Today, modern commerce architectures are increasingly composable. And at the heart of that shift is the master product.
In a composable architecture, a product orchestration engine — like Occtoo — sits between your data sources and your sales channels. It pulls together product data from multiple systems, enriches it into a complete and trusted master product, and activates it for any destination — whether that is a web storefront, a mobile app, a smart cabinet, a B2B portal, or an AI agent.
This is the shift that changes everything. Instead of product data being scattered, siloed, and inconsistent, it becomes a single source of truth that powers every commerce interaction.
This architecture offers several advantages:
The commerce platform becomes lightweight
When product data is managed in an orchestration layer, the commerce platform itself can be lean. It only needs to hold the essentials for completing a transaction: product identifier, price, and quantity.
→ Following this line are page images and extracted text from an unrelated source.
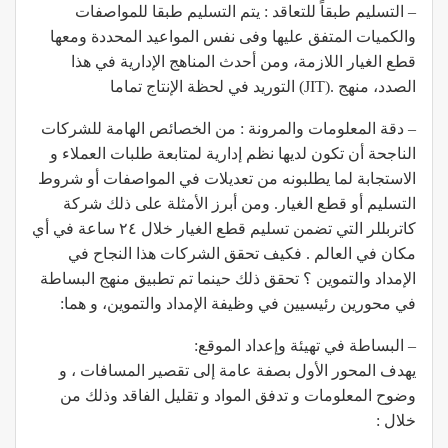
– التسليم طبقاً للتعاقد : يتم التسليم طبقا للمواصفات
والكميات المتفق عليها وفى نفس المواعيد المحددة ومعها
قطع الغيار اللازمة، ومن أحدث المناهج الإدارية في هذا
الصدد، منهج .(JIT) التوريد في لحظة الإنتاج تماما
– دقة المعلومات والمرونة : من الخصائص الهامة للشركات
الناجحة أن تكون لديها نظم إدارية لمتابعة طلبات العملاء و
الاستجابة لما يطلبونه من تعديلات في المواصفات أو شروط
التسليم أو قطع الغيار. ومن أبرز الأمثلة على ذلك شركة
كاتربللر التي تضمن تسليم قطع الغيار خلال ٢٤ ساعة في أي
مكان في العالم . فكيف تحقق الشركات هذا النجاح في
الإمداد والتموين ؟ تحقق ذلك حينما تم تطبيق منهج البساطة
في محورين رئيسيين في وظيفة الإمداد والتموين، و هما:
– البساطة في تهيئة وإعداد الموقع:
يهدف المحور الأول بصفة عامة إلى تقصير المسافات ، و
وضوح المعلومات و تدفق المواد و تقليل الفاقد وذلك من
خلال :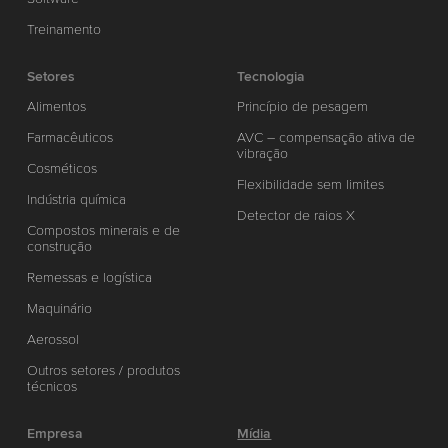
Treinamento
Setores
Tecnologia
Alimentos
Princípio de pesagem
Farmacêuticos
AVC – compensação ativa de
vibração
Cosméticos
Flexibilidade sem limites
Indústria química
Detector de raios X
Compostos minerais e de
construção
Remessas e logística
Maquinário
Aerossol
Outros setores / produtos
técnicos
Empresa
Mídia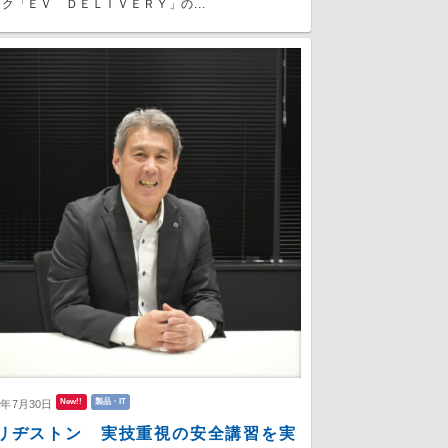
ク「ＥＶ ＤＥＬＩＶＥＲＹ」の...
New!!
製品・IT
6年7月30日
リヂストン 実技重視の安全講習を実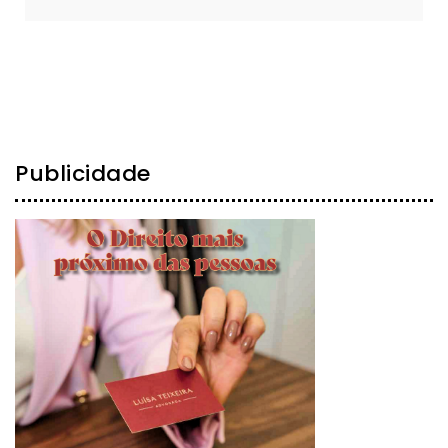
Publicidade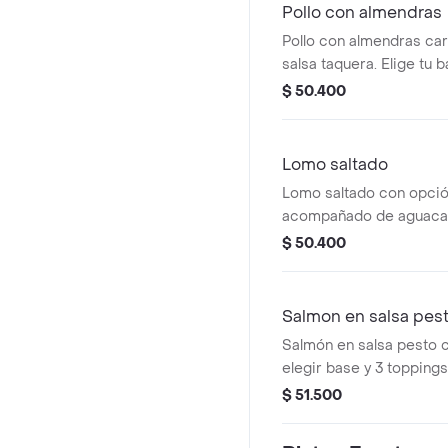
Pollo con almendras
Pollo con almendras ca
salsa taquera. Elige tu 
$ 50.400
Lomo saltado
Lomo saltado con opció
acompañado de aguacat
zanahoria y pimientos.
$ 50.400
Salmon en salsa pes
Salmón en salsa pesto 
elegir base y 3 toppings
ingredientes visibles c
$ 51.500
zanahoria y tofu.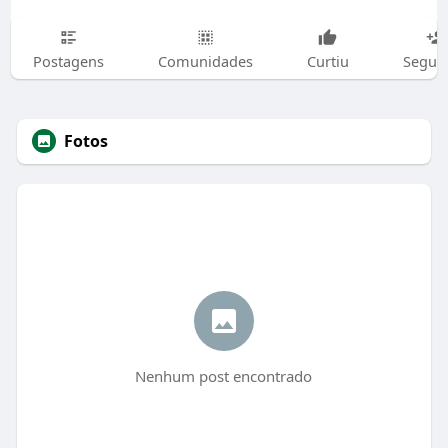
Postagens
Comunidades
Curtiu
Segui
Fotos
Nenhum post encontrado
Everything else lives in the data layer and is served as needed.
AI agents become just another channel
From a data architecture perspective, serving an AI agent is not fundamentally different from serving a website or a smart cabinet. The orchestration engine structures and activates data for each destination. AI agents are a new destination with specific requirements, but the underlying data work is the same.
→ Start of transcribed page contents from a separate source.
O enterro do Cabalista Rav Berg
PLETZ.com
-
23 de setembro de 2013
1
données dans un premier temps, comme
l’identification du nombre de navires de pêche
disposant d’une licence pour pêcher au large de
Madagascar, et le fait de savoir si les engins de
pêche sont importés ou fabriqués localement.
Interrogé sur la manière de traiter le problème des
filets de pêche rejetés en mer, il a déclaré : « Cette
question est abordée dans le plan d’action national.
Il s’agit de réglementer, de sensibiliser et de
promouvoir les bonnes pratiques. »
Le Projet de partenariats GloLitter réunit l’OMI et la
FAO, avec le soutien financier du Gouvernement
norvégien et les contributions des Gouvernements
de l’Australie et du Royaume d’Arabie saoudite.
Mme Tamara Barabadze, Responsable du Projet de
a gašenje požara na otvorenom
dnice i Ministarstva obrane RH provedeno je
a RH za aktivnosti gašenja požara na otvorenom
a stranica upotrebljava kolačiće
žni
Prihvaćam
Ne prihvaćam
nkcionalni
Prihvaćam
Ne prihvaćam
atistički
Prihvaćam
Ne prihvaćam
Hyper-intelligent products
With richer and more contextualized data, products become self-describing digital entities that can represent themselves accurately across different channels.
Faster innovation
A flexible data layer also allows organizations to test new storefronts, channels, or technologies quickly. Companies can experiment, learn, and iterate without reengineering their entire backend infrastructure.
Key takeaways for businesses
Data is still king
No matter how advanced AI becomes, success still depends on high-quality, structured data. There are no shortcuts here.
The buy button is moving
Commerce is no longer limited to a web storefront. Transactions can now occur through AI chats, automated procurement systems, connected devices, or embedded commerce environments.
Avoid the AI hype trap
Instead of chasing the AI hype, organizations should focus on building open, flexible data infrastructures that allow them to adapt quickly. Flexibility is the real competitive advantage here
Operations matter more than interfaces
While AI interfaces may capture attention, the real work happens behind the scenes, managing product data, integrations, and operational processes.
Start with the pyramid
It is tempting to begin at the top with marketing automation, AI agents and personalization. The thing is, organizations that skip the foundational layers of data and infrastructure will struggle to make those capabilities work reliably. Build upwards.
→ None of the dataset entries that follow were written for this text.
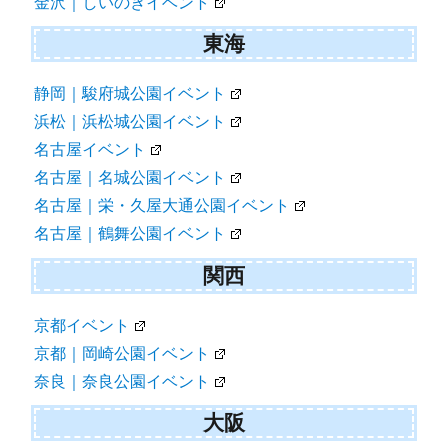
金沢｜しいのきイベント
東海
静岡｜駿府城公園イベント
浜松｜浜松城公園イベント
名古屋イベント
名古屋｜名城公園イベント
名古屋｜栄・久屋大通公園イベント
名古屋｜鶴舞公園イベント
関西
京都イベント
京都｜岡崎公園イベント
奈良｜奈良公園イベント
大阪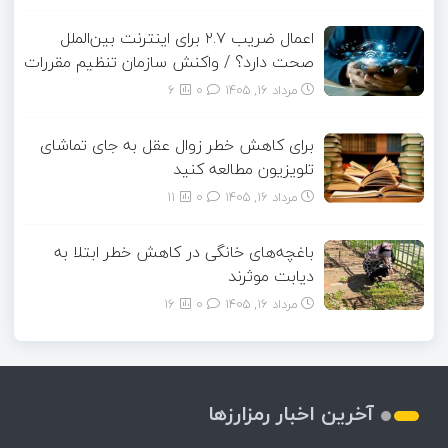
اعمال ضریب ۲.۷ برای اینترنت بین‌الملل
صحت دارد؟ / واکنش سازمان تنظیم مقررات
مرداد ۱۶, ۱۴۰۵
0
6
برای کاهش خطر زوال عقل به جای تماشای
تلویزیون مطالعه کنید
مرداد ۱۶, ۱۴۰۵
0
11
باغچه‌های خانگی در کاهش خطر ابتلا به
دیابت موثرند
مرداد ۱۶, ۱۴۰۵
0
16
آخرین اخبار رمزارزها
Supplier data is part of the product
Organizations must increasingly treat digital product data as part of the deliverable. Suppliers should provide structured, high-quality data alongside the physical product itself.
The end goal: Self-describing products
Ultimately, the ambition is to create products that can accurately represent themselves in any context. Whether the interaction happens on a website, through an AI assistant, within an automated B2B procurement flow, or via a physical smart device, products should be enriched with enough context and information to show up correctly.
This is what the master product makes possible. Not just a cleaner data set, but a product that carries its own story, specs, pricing, sustainability context, and brand narrative — ready to be activated anywhere, by anyone, including an AI agent acting on behalf of a buyer.
Organizations like Alligo are actively building this today, with Occtoo at the center of their data architecture. The tools exist. The frameworks are established. What separates the companies that move forward from the ones that fall behind is the discipline to treat product data as a strategic asset, and the patience to build the foundation before chasing the capability.
This article is a collaboration with Avensia and Alligo.